## Exercise goal:
Which lines of the listing hold the string "常见问题"? Copy those lines.

## Records for this exercise:

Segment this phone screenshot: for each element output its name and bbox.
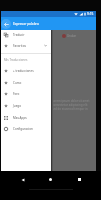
button[interactable]: Juego xyxy=(1,100,51,111)
staticText: Mis Traducciones xyxy=(4,58,28,62)
staticText: Foro xyxy=(13,92,20,96)
staticText: Lorem ipsum dolor sit amet xyxy=(52,99,90,103)
button[interactable]: Back xyxy=(1,19,11,29)
button[interactable]: Home xyxy=(44,173,57,186)
staticText: Mas Apps xyxy=(13,116,27,120)
button[interactable]: Favoritos xyxy=(1,40,51,51)
staticText: + traducciones xyxy=(13,69,34,73)
button[interactable]: Curso xyxy=(1,77,51,88)
button[interactable]: Foro xyxy=(1,88,51,99)
staticText: Traducir xyxy=(13,33,25,37)
staticText: 9:15 xyxy=(87,12,94,16)
staticText: Expresar palabra xyxy=(13,22,39,26)
button[interactable]: Traducir xyxy=(1,29,51,40)
button[interactable]: Back xyxy=(16,173,29,186)
staticText: Curso xyxy=(13,81,22,85)
button[interactable]: Mas Apps xyxy=(1,112,51,123)
staticText: Configuracion xyxy=(13,127,33,131)
button[interactable]: Configuracion xyxy=(1,123,51,134)
staticText: Grabar xyxy=(67,34,77,38)
button[interactable]: + traducciones xyxy=(1,65,51,76)
staticText: Favoritos xyxy=(13,44,26,48)
button[interactable]: Recent apps xyxy=(73,173,86,186)
staticText: consectetur adipiscing elit xyxy=(52,103,88,107)
staticText: sed do eiusmod tempor in xyxy=(52,107,88,111)
staticText: Juego xyxy=(13,104,22,108)
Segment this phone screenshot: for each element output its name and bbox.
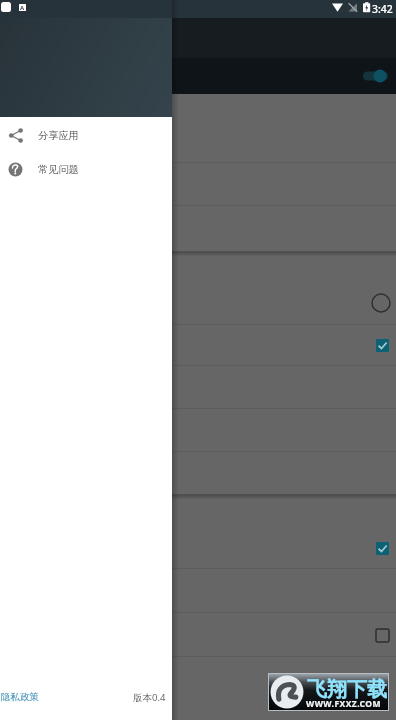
staticText: 版本0.4 [133,691,166,704]
staticText: WWW.FXXZ.COM [306,698,381,710]
staticText: 隐私政策 [1,691,39,703]
button[interactable] [0,657,396,719]
button[interactable]: 分享应用 [0,117,172,153]
button[interactable]: Toggle switch [362,64,396,88]
button[interactable]: Checkbox [0,613,396,656]
button[interactable]: Checkbox checked [370,333,394,357]
button[interactable]: Checkbox [370,623,394,647]
button[interactable]: Checkbox checked [0,528,396,568]
button[interactable] [0,409,396,451]
button[interactable] [0,120,396,162]
button[interactable]: 隐私政策 [0,688,40,706]
button[interactable]: Radio button [0,282,396,324]
button[interactable]: Checkbox checked [0,325,396,365]
staticText: 分享应用 [38,129,79,142]
staticText: 常见问题 [38,163,79,176]
button[interactable]: 常见问题 [0,153,172,186]
staticText: 飞翔下载 [307,677,387,702]
button[interactable] [0,163,396,205]
staticText: A [20,4,25,11]
button[interactable] [0,366,396,408]
button[interactable] [0,206,396,251]
button[interactable] [0,452,396,494]
button[interactable]: Checkbox checked [370,536,394,560]
staticText: 3:42 [372,2,393,16]
button[interactable]: Radio button [368,290,394,316]
button[interactable] [0,569,396,612]
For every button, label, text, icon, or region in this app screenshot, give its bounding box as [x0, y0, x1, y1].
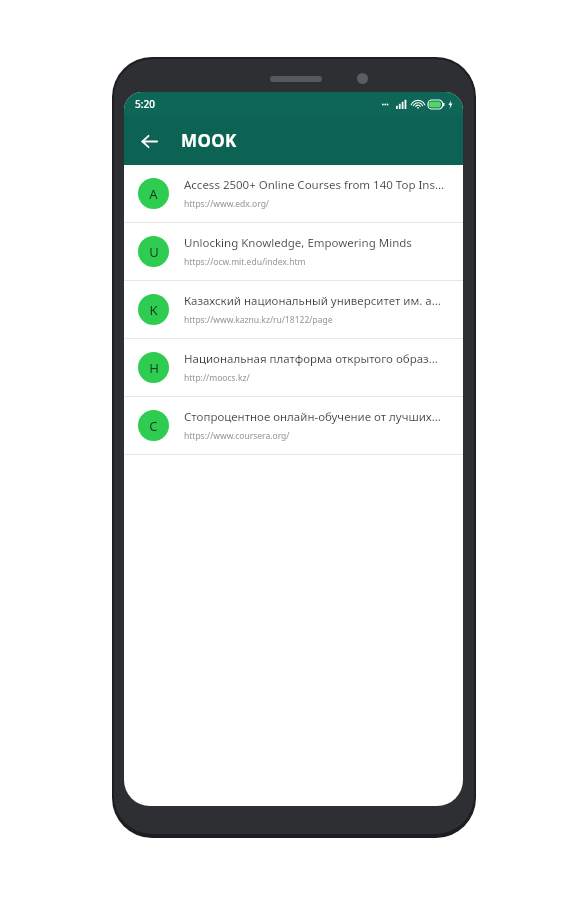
staticText: Национальная платформа открытого образ…: [184, 351, 438, 367]
staticText: U: [149, 243, 159, 261]
button[interactable]: U: [124, 223, 463, 281]
staticText: https://www.kaznu.kz/ru/18122/page: [184, 314, 333, 326]
staticText: Access 2500+ Online Courses from 140 Top…: [184, 177, 445, 193]
staticText: С: [149, 417, 158, 435]
button[interactable]: K: [124, 281, 463, 339]
staticText: A: [149, 185, 158, 203]
staticText: Стопроцентное онлайн-обучение от лучших…: [184, 409, 441, 425]
staticText: MOOK: [181, 129, 237, 152]
staticText: K: [149, 301, 158, 319]
staticText: http://moocs.kz/: [184, 372, 250, 384]
button[interactable]: A: [124, 165, 463, 223]
staticText: https://ocw.mit.edu/index.htm: [184, 256, 306, 268]
staticText: Казахский национальный университет им. а…: [184, 293, 441, 309]
staticText: https://www.coursera.org/: [184, 430, 290, 442]
button[interactable]: Н: [124, 339, 463, 397]
button[interactable]: Back: [130, 122, 168, 160]
staticText: https://www.edx.org/: [184, 198, 270, 210]
staticText: Unlocking Knowledge, Empowering Minds: [184, 235, 412, 251]
staticText: 5:20: [135, 97, 155, 111]
button[interactable]: С: [124, 397, 463, 455]
staticText: Н: [149, 359, 159, 377]
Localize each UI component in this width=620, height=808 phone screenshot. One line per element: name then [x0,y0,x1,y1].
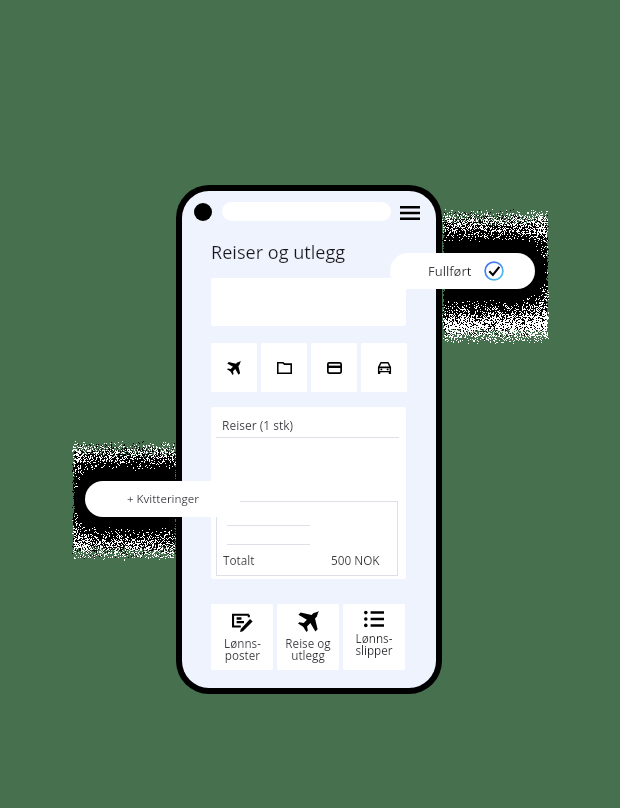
button[interactable]: Travel [211,343,257,392]
staticText: Totalt [223,552,255,568]
staticText: Reise og utlegg [285,635,331,663]
button[interactable]: Lønns- poster [211,604,273,670]
button[interactable]: Lønns- slipper [343,604,405,670]
staticText: 500 NOK [331,552,380,568]
button[interactable]: Menu [397,200,423,226]
staticText: Reiser og utlegg [211,240,346,265]
button[interactable]: Reise og utlegg [277,604,339,670]
staticText: Reiser (1 stk) [222,417,294,433]
button[interactable]: Files [261,343,307,392]
staticText: Lønns- slipper [355,630,393,658]
staticText: + Kvitteringer [127,491,199,507]
button[interactable]: Car [361,343,407,392]
staticText: Fullført [428,262,472,280]
staticText: Lønns- poster [224,635,261,663]
button[interactable]: + Kvitteringer [85,481,240,517]
button[interactable]: Card [311,343,357,392]
button[interactable]: Fullført [390,253,535,289]
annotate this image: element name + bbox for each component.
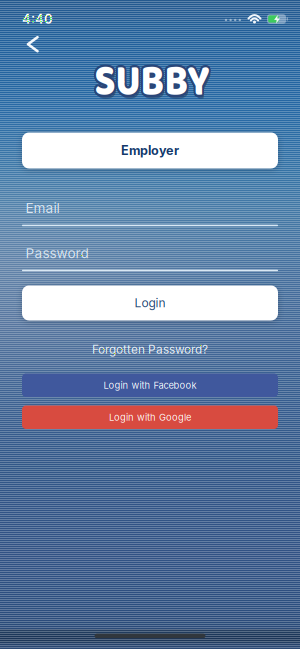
staticText: Login with Google xyxy=(109,412,191,423)
staticText: SUBBY xyxy=(96,50,211,111)
staticText: SUBBY xyxy=(94,54,210,115)
staticText: SUBBY xyxy=(94,50,210,111)
button[interactable]: Employer xyxy=(22,132,278,168)
staticText: Password xyxy=(26,245,88,262)
button[interactable]: Forgotten Password? xyxy=(92,342,208,358)
button[interactable]: Login xyxy=(22,286,278,320)
staticText: SUBBY xyxy=(96,55,211,116)
staticText: 4:40 xyxy=(22,11,53,27)
staticText: SUBBY xyxy=(96,53,211,114)
staticText: SUBBY xyxy=(92,52,207,113)
button[interactable]: Login with Facebook xyxy=(22,374,278,397)
button[interactable]: Email xyxy=(0,199,300,226)
button[interactable]: Password xyxy=(0,244,300,271)
button[interactable] xyxy=(0,0,38,51)
staticText: SUBBY xyxy=(97,52,212,113)
staticText: Forgotten Password? xyxy=(92,342,208,357)
staticText: Employer xyxy=(121,143,179,158)
staticText: SUBBY xyxy=(93,50,208,111)
staticText: SUBBY xyxy=(93,53,208,114)
staticText: Login with Facebook xyxy=(104,380,196,391)
button[interactable]: Login with Google xyxy=(22,406,278,429)
staticText: Login xyxy=(134,296,166,310)
staticText: Email xyxy=(26,200,60,216)
staticText: SUBBY xyxy=(94,52,210,113)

## Result of the exercise:
staticText: 常见问题 [38,163,79,176]
button[interactable]: 常见问题 [0,153,172,186]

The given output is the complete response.